Posted: Tue Sep 25, 2012 10:46 pm
by Seán
Tonight I listened to Nielsen's Sixth and when it had finished I listened to it a second time. From the very outset one is aware that this unusual work is a Nielsen composition as the haunting strings, the woodwinds and the clarinet call reveal his familiar signature. It is a discordant and unsettling symphony, I find it interesting and I do like it however, it will require repeated listening before I can become intimately familiar with it. That said, I have so many other recordings in my collection that I want to listen to that I expect I will not do so in the next month or two. I will persevere with it for the remainder of this week and over the weekend but November beckons. This is a bl@@dy fabulous performance by Blomstedt and the SFSO.

Image

Carl Nielsen
Symphony No. 6

San Francisco Symphony Orchestra
Herbert Blomstedt - conducting.

Re: Carl Nielsen: Symphony No. 6

Posted: Wed Sep 26, 2012 8:24 pm
by fergus
How is one to approach this work?

Carl Nielsen, having written, some would say, two of the greatest and most life-enhancing symphonies of the 20th century (No. 4-"The Inextinguishable" [1916] and No. 5 [1922]) now writes a very bitter and ironic work to finish his symphonic oeuvre. There may be reasons for this. He has suffered a series of heart problems in the 1920's and there were also his marital problems. Importantly, he feels betrayed by the relative lack of recognition he has received in Denmark and internationally compared to Sibelius who has been showered with honours and money. Although Nielsen's 60th birthday (1925) was well-celebrated in Denmark and his opera Maskerade is the Danish national opera, he writes in the late 1920's that he wishes that he had taken up another profession and that he has never been able to make a living from his compositions.

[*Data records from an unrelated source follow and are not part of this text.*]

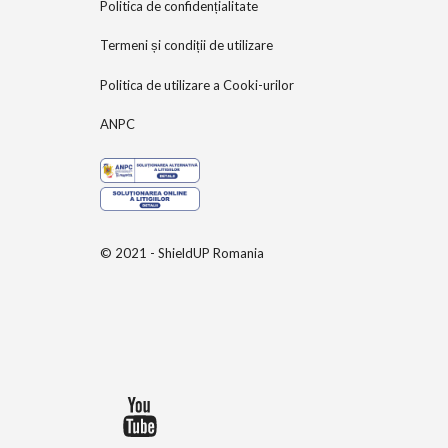
Politica de confidențialitate
Termeni și condiții de utilizare
Politica de utilizare a Cooki-urilor
ANPC
© 2021 - ShieldUP Romania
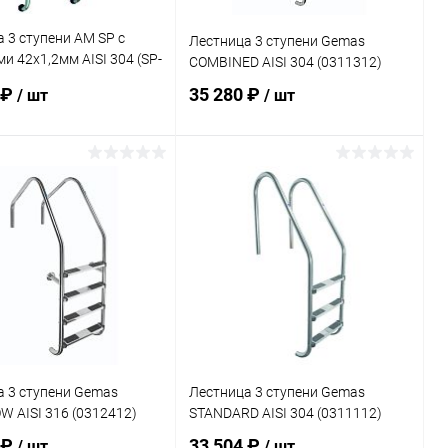
 3 ступени AM SP с
Лестница 3 ступени Gemas
и 42х1,2мм AISI 304 (SP-
COMBINED AISI 304 (0311312)
 ₽
35 280 ₽
/ шт
/ шт
В корзину
В корзину
ранное
В избранное
внению
В наличии
К сравнению
В наличии
а 3 ступени Gemas
Лестница 3 ступени Gemas
 AISI 316 (0312412)
STANDARD AISI 304 (0311112)
 ₽
33 504 ₽
/ шт
/ шт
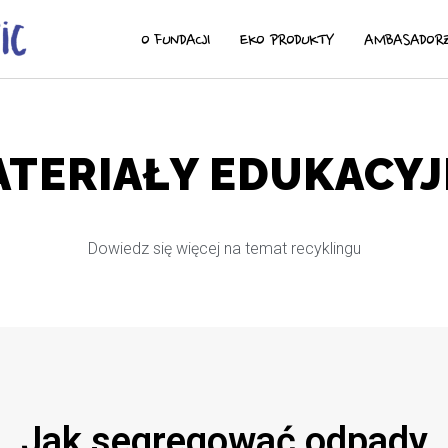
O FUNDACJI
EKO PRODUKTY
AMBASADOR
TERIAŁY EDUKACY
Dowiedz się więcej na temat recyklingu
Jak segregować odpady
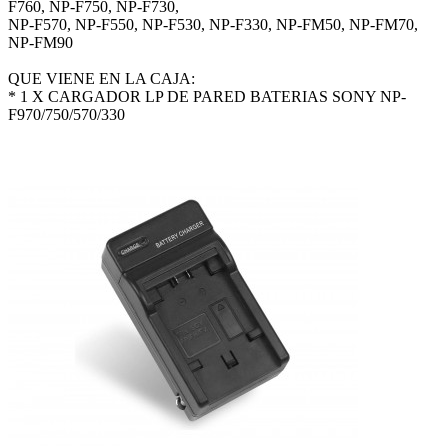
F760, NP-F750, NP-F730,
NP-F570, NP-F550, NP-F530, NP-F330, NP-FM50, NP-FM70,
NP-FM90
QUE VIENE EN LA CAJA:
* 1 X CARGADOR LP DE PARED BATERIAS SONY NP-
F970/750/570/330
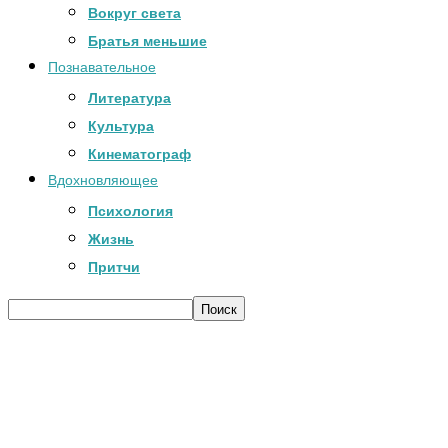
Вокруг света
Братья меньшие
Познавательное
Литература
Культура
Кинематограф
Вдохновляющее
Психология
Жизнь
Притчи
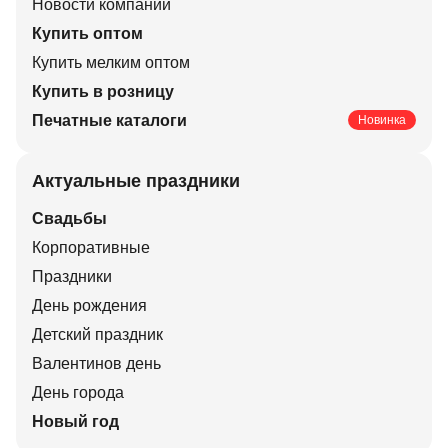
Новости компании
Купить оптом
Купить мелким оптом
Купить в розницу
Печатные каталоги
Новинка
Актуальные праздники
Свадьбы
Корпоративные
Праздники
День рождения
Детский праздник
Валентинов день
День города
Новый год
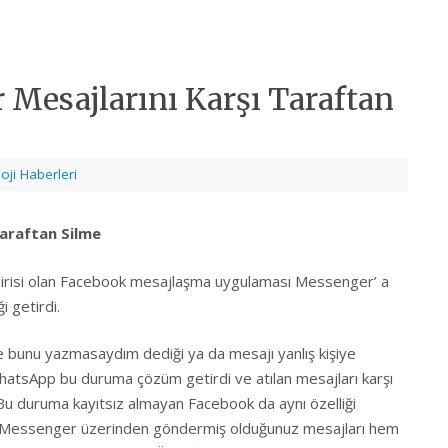
Mesajlarını Karşı Taraftan
oji Haberleri
araftan Silme
birisi olan Facebook mesajlaşma uygulaması Messenger’ a
i getirdi.
 bunu yazmasaydım dediği ya da mesajı yanlış kişiye
hatsApp bu duruma çözüm getirdi ve atılan mesajları karşı
. Bu duruma kayıtsız almayan Facebook da aynı özelliği
e Messenger üzerinden göndermiş olduğunuz mesajları hem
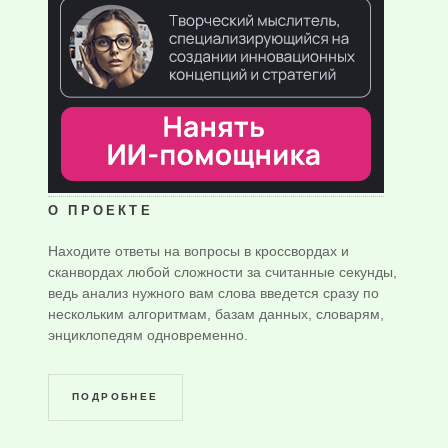
О ПРОЕКТЕ
Находите ответы на вопросы в кроссвордах и
сканвордах любой сложности за считанные секунды,
ведь анализ нужного вам слова введется сразу по
нескольким алгоритмам, базам данных, словарям,
энциклопедям одновременно.
ПОДРОБНЕЕ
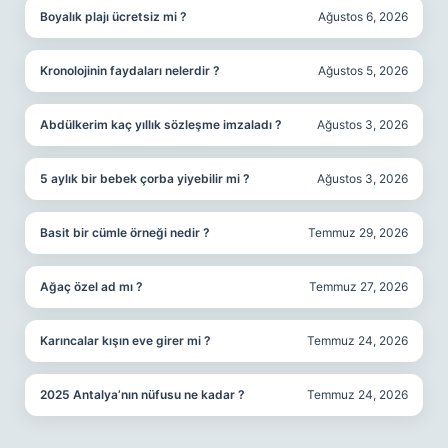
Boyalık plajı ücretsiz mi ?
Ağustos 6, 2026
Kronolojinin faydaları nelerdir ?
Ağustos 5, 2026
Abdülkerim kaç yıllık sözleşme imzaladı ?
Ağustos 3, 2026
5 aylık bir bebek çorba yiyebilir mi ?
Ağustos 3, 2026
Basit bir cümle örneği nedir ?
Temmuz 29, 2026
Ağaç özel ad mı ?
Temmuz 27, 2026
Karıncalar kışın eve girer mi ?
Temmuz 24, 2026
2025 Antalya’nın nüfusu ne kadar ?
Temmuz 24, 2026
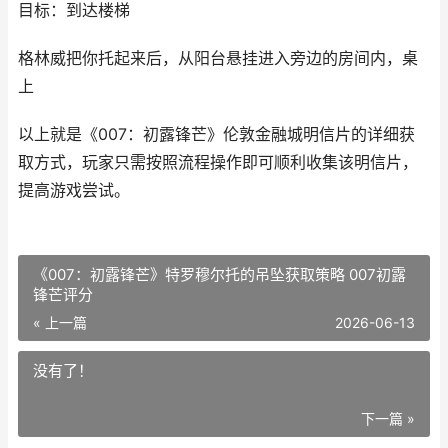
目标：到达楼梯
格林威把你托起来后，从阳台悬挂进入旁边的房间内，桌
上
以上就是《007：初露锋芒》伦敦金融城明信片的详细获
取方式，玩家只需按照流程操作即可顺利收集该明信片，
提高游戏尝试。
《007：初露锋芒》特罗穆尔托的吊坠获取策略 007初露
锋芒评分
« 上一篇
2026-06-13
没有了！
下一篇 »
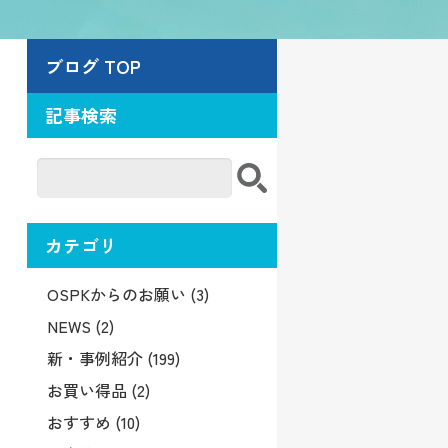
ブログ TOP
記事検索
カテゴリ
OSPKからのお願い (3)
NEWS (2)
新・事例紹介 (199)
お買い得品 (2)
おすすめ (10)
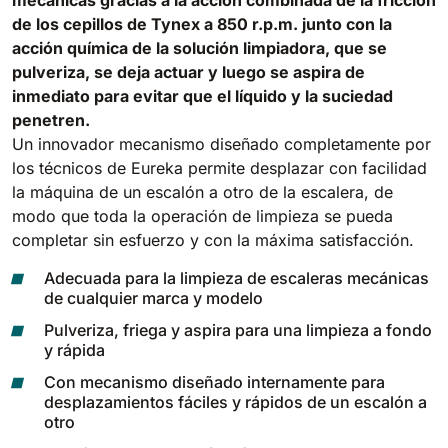
mecánicas gracias a la acción combinada de la fricción
810 mm
6075 m²/h
de los cepillos de Tynex a 850 r.p.m. junto con la
acción química de la solución limpiadora, que se
pulveriza, se deja actuar y luego se aspira de
E100
inmediato para evitar que el líquido y la suciedad
1000 mm
7500 m²/h
penetren.
Un innovador mecanismo diseñado completamente por
los técnicos de Eureka permite desplazar con facilidad
E110-D
la máquina de un escalón a otro de la escalera, de
1100 mm
8800 m²/h
modo que toda la operación de limpieza se pueda
completar sin esfuerzo y con la máxima satisfacción.
Adecuada para la limpieza de escaleras mecánicas
E110-R
de cualquier marca y modelo
1100 mm
8800 m²/h
Pulveriza, friega y aspira para una limpieza a fondo
y rápida
Con mecanismo diseñado internamente para
desplazamientos fáciles y rápidos de un escalón a
otro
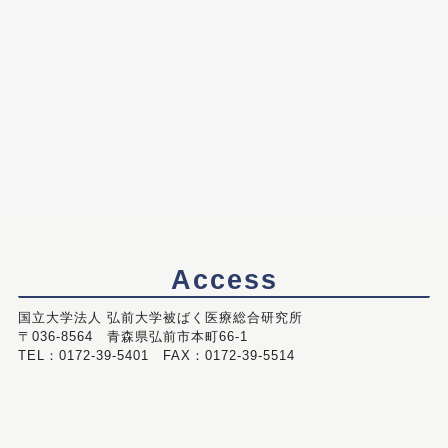
Access
国立大学法人 弘前大学被ばく医療総合研究所
〒036-8564 青森県弘前市本町66-1
TEL：0172-39-5401 FAX：0172-39-5514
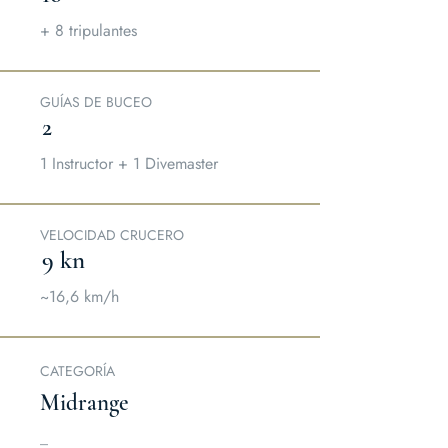
+ 8 tripulantes
GUÍAS DE BUCEO
2
1 Instructor + 1 Divemaster
VELOCIDAD CRUCERO
9 kn
~16,6 km/h
CATEGORÍA
Midrange
_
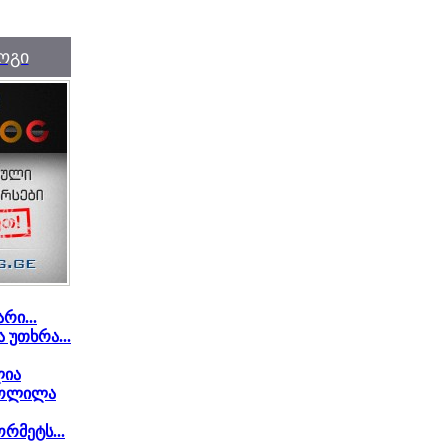
ოგი
რი...
უთხრა...
ლია
აწოლილა
რმეტს...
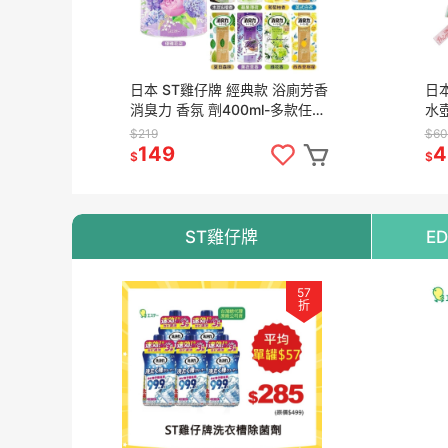
日本 ST雞仔牌 經典款 浴廁芳香
日本
消臭力 香氛 劑400ml-多款任選
水壺
現貨
式 
$219
$60
149
4
$
$
ST雞仔牌
E
57
折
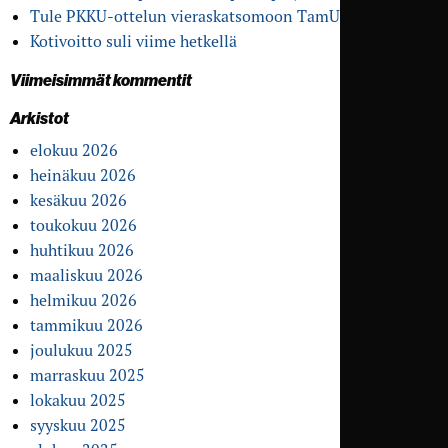
Tule PKKU-ottelun vieras­katsomoon TamU-klubille
Kotivoitto suli viime hetkellä
Viimeisimmät kommentit
Arkistot
elokuu 2026
heinäkuu 2026
kesäkuu 2026
toukokuu 2026
huhtikuu 2026
maaliskuu 2026
helmikuu 2026
tammikuu 2026
joulukuu 2025
marraskuu 2025
lokakuu 2025
syyskuu 2025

Finally, in 1928, Nielsen writes the Clarinet Concerto which is a work of surpassing bitterness.

Symphony No. 6 is different from any of its predecessors: a little querulous, more than a little enigmatic, featuring a lot of winds clucking away in conversation. The second movement “Humoreske” — hardly a scherzo — is for winds and percussion only. There’s an alarming moment in the first movement (starting at around 8:00 depending on the recording) where the music dramatically suffers the composer’s recent heart attack. Melodies are cramped and angular, and whenever the music starts to get insouciant, something else will cut it off as if to say, “Be serious here.” The theme-and-variations finale, beginning with a long and not at all comic bassoon solo, played expressively, comes by its end to be at peace with itself — and to end with one final bassoon blat, a funny one this time.


On a personal note I think that this symphony definitely belies its title of “Simphonia semplece” as it is far from a simple symphony. Nielsen had told his daughter that this was going to be “of completely idyllic character”. It may have started out like that but I think that it very quickly turned out to be something of a very different nature than he originally intended. Perhaps it is a reflection of Life as he found it at that point in his life particularly reflecting his dismay at the losses during World War I and the sense of turmoil that must have followed afterwards as a new world emerged from the death of the old.